EXTRACTED INFORMATION
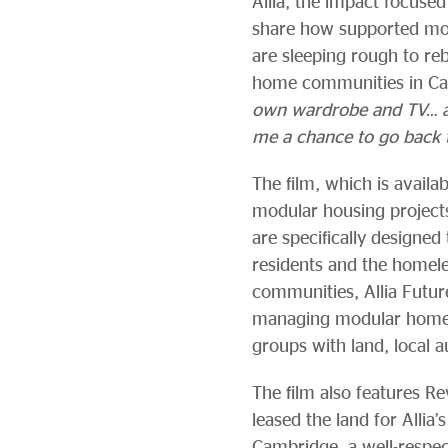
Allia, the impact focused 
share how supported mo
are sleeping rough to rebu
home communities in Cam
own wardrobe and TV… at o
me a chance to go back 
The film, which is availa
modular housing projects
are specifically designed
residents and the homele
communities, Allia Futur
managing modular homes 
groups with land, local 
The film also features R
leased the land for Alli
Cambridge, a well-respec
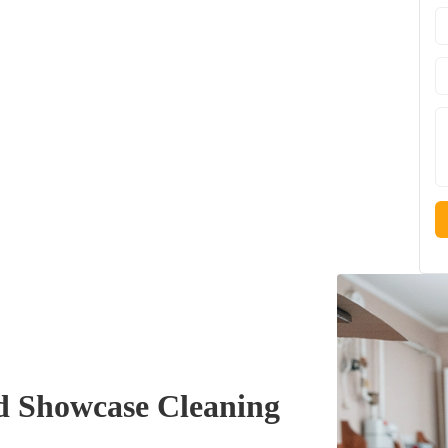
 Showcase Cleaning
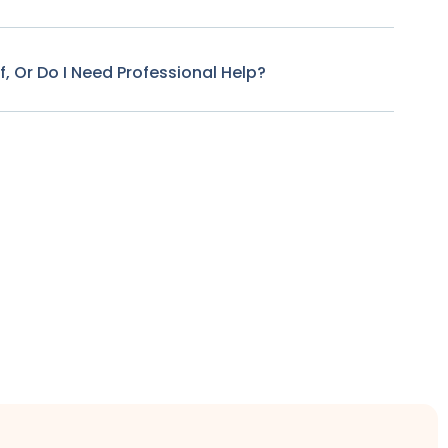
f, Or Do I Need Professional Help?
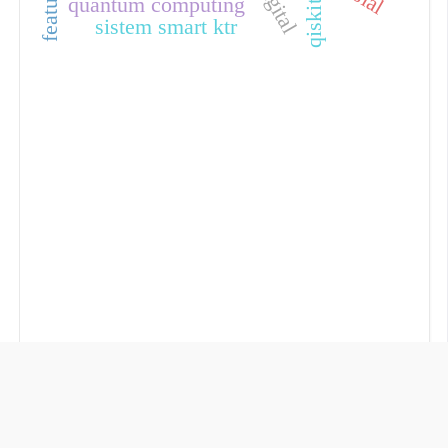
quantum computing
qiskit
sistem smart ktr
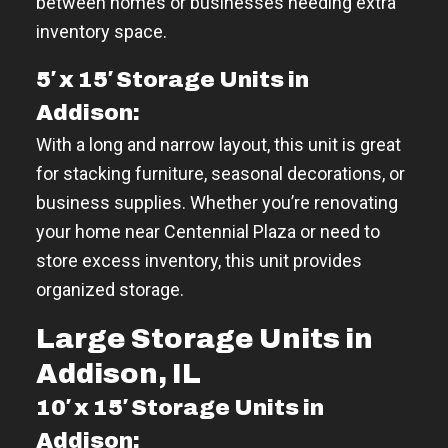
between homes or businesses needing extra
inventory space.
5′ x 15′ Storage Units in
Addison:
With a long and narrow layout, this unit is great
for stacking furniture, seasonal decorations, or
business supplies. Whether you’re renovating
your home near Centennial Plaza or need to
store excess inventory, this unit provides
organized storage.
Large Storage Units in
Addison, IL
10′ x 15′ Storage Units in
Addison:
--
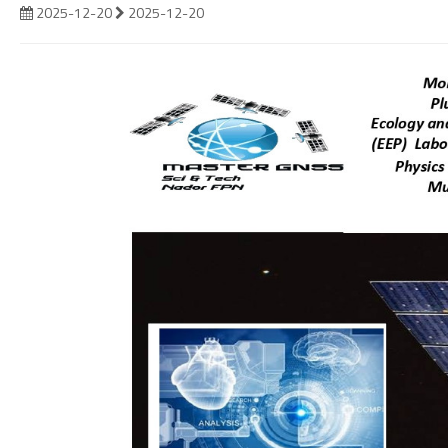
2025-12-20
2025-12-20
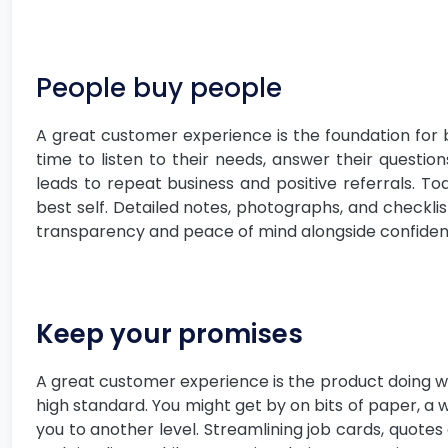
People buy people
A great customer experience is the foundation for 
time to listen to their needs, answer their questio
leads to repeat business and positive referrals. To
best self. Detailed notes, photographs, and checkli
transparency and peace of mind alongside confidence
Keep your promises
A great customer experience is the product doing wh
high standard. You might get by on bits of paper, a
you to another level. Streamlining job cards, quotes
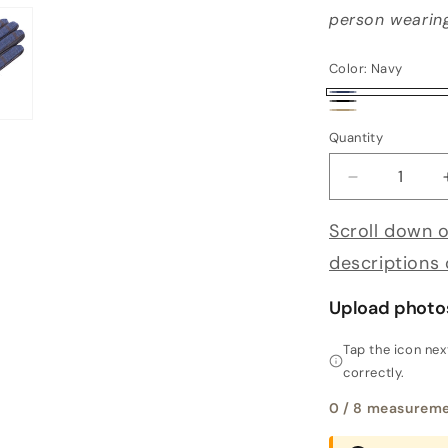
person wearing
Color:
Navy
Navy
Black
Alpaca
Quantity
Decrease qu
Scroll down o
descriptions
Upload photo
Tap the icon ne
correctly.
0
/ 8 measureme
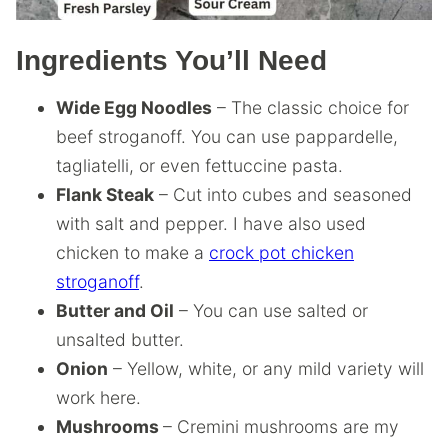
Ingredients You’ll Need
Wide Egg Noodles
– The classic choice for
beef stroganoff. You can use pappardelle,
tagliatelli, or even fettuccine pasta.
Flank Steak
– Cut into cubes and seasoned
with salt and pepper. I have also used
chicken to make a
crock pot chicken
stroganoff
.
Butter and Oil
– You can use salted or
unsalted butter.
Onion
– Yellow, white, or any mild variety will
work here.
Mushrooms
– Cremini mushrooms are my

ASSIGNMENT
Reproduce the listing above exactly from the line containing "A great customer experience is the product" up to and including the line containing "Butter and Oil", omitting any images and everything outside those lines.

TASK OUTPUT
A great customer experience is the product doing wh
high standard. You might get by on bits of paper, a
you to another level. Streamlining job cards, quotes
person wearing
Color:
Navy
Navy
Black
Alpaca
Quantity
Decrease qu
Scroll down o
descriptions
Upload photo
Tap the icon ne
correctly.
0
/ 8 measureme
Ingredients You’ll Need
Wide Egg Noodles
– The classic choice for
beef stroganoff. You can use pappardelle,
tagliatelli, or even fettuccine pasta.
Flank Steak
– Cut into cubes and seasoned
with salt and pepper. I have also used
chicken to make a
crock pot chicken
stroganoff
.
Butter and Oil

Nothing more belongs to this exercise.